Voting Rights Act was eviscerated


December 16, 2021

To The Eagle:

Supreme Court Justice Sonia Sotomayor wondered during Dec.1st oral arguments on Mississippi’s anti-abortion legislation, whether the Supreme Court as an institution could survive the “stench” from overturning 50 years of precedent of its Roe v. Wade decision.

The Roberts court already emits an offensive odor associated with its decisions to erode the principle on which our constitutional republic was founded- that the people are the ultimate sovereigns in America and exercise that sovereignty through voting.

Those decisions by the Roberts court include Citizens United v. FEC in 2010, which reversed long-standing campaign finance restrictions and officially made cash the equivalent of speech, giving the wealthiest the loudest and most influential voices. Though that has usually been the case in electoral politics, it was not blatantly the law of the land, until 2010.

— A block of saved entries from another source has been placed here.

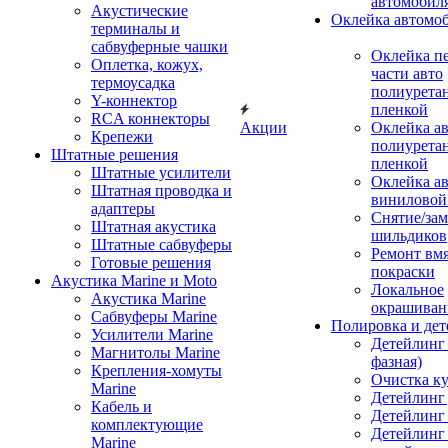
автомобил
Акустические
Оклейка автомо
терминалы и
сабвуферные чашки
Оклейка п
Оплетка, кожух,
части авто
термоусадка
полиурета
Y-коннектор
пленкой
RCA коннекторы
Акции
Оклейка а
Крепежи
полиурета
Штатные решения
пленкой
Штатные усилители
Оклейка а
Штатная проводка и
виниловой
адаптеры
Снятие/зам
Штатная акустика
шильдиков
Штатные сабвуферы
Ремонт вмя
Готовые решения
покраски
Акустика Marine и Moto
Локальное
Акустика Marine
окрашиван
Сабвуферы Marine
Полировка и де
Усилители Marine
Детейлинг 
Магнитолы Marine
фазная)
Крепления-хомуты
Очистка ку
Marine
Детейлинг 
Кабель и
Детейлинг
комплектующие
Детейлинг
Marine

The Roberts court’s reek sharpened noticeably upon its 2013 decision in Shelby County v. Holder in which Chief Justice John Roberts wrote the majority opinion gutting the 1965 Voting Rights Act by abolishing its Section 5 preclearance mandate.

Section 5 required that nine mostly Southern states and parts of seven other states in various sections of the country, preclear with the U.S. Department of Justice, any proposed change in voting requirements or practices. The preclearance requirement stemmed from those states’ and jurisdictions’ histories of voter discrimination.

As soon as the Voting Rights Act was eviscerated the right wing anti-democracy machine, Heritage Action for America, churned into high gear lobbying and financing legislation of many new restrictive voting regulations in states dominated by Republican legislatures and governors.

It’s my opinion that the Founders could not have meant the Constitution to produce desired electoral outcomes by restricting citizen’s access to the ballot or by allowing those with the greatest financial resources to dominate the electoral space. That is where the Roberts court has put us.